Die Renaissance-Antiqua Noe Display der Foundry Schick Toikka aus Berlin/Helsinki mit ihren starken Kontrasten zwischen dünn und dick, wird als klassischer Gegenpart zur Primärschrift verwendet.

Gleichzeitig bekommt die gewohnte Eleganz einer Renaissance-Antiqua durch die Serifen, die oppa franz an frisch geschliffene Reißzähne erinnern, eine Härte und Aggressivität, ohne, dass dabei ihre Ausgeglichenheit und Finesse beeinträchtigt wird.

Branding mit Überraschungen

Die übergeordnete Gestaltung hingegen ist an den Aufbau von Boulevard-Zeitungen angelehnt, um die Brisanz und die Skandale der Wiener Aktionisten widerzuspiegeln, die bis heute nachhallen. Erst in ihren Aktionen und zuletzt in der Kommune, die Otto Muehl in den Siebzigern gründete und der 1991, auch nach zahlreichen Aussagen von Kommunen-Mitgliedern, wegen sexuellem Missbrauch von Minderjährigen zu sieben Jahren Haft verurteilt wurde.

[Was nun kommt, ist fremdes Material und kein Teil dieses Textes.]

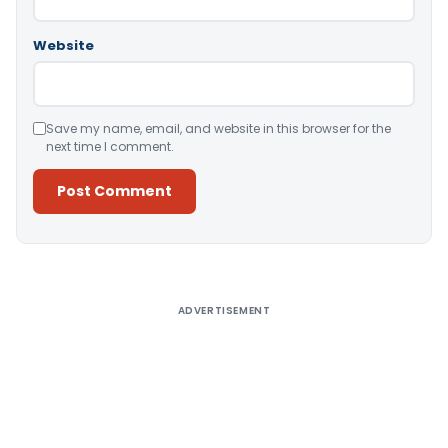
Website
Save my name, email, and website in this browser for the
next time I comment.
Alternative:
ADVERTISEMENT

Die starke Typografie und das geradlinige Design und das raue und radikale, das sich durch das Branding zieht, wird zudem mit überraschenden Farben kontrastiert.

Denkt man beim Wiener Aktionismus vor allem an Blutrot, an Erdtöne und vielleicht auch noch an das brüchige Weiß der Körperbemalungen von Günter Bruns, bricht oppa franz damit. Mit der »klischeebehafteten Darstellung« und schafft mit poppigen Farben, mit Rosa oder leuchtendem Blau einen Gegenpol, der die kraftvolle Schwarzweiß-Ästhetik durchbricht, irritiert und gleichzeitig auch zugewandt und einladend ist.

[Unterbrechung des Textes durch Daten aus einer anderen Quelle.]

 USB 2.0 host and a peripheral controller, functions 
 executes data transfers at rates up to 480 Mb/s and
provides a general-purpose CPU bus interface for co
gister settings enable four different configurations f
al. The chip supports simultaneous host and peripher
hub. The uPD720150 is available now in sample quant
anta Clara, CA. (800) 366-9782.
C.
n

Dieser Burch wirkt wie das Heute, dass das so konzentrierte und gleichzeitig so komplexe Erscheinungsbild durchweht, das von der Kunst, von deren Rezeption und Wucht erzählt – und gleichzeitig das Museum für Besucher:innen weit öffnet, Hemmschwellten abbaut und es in die Gegenwart holt.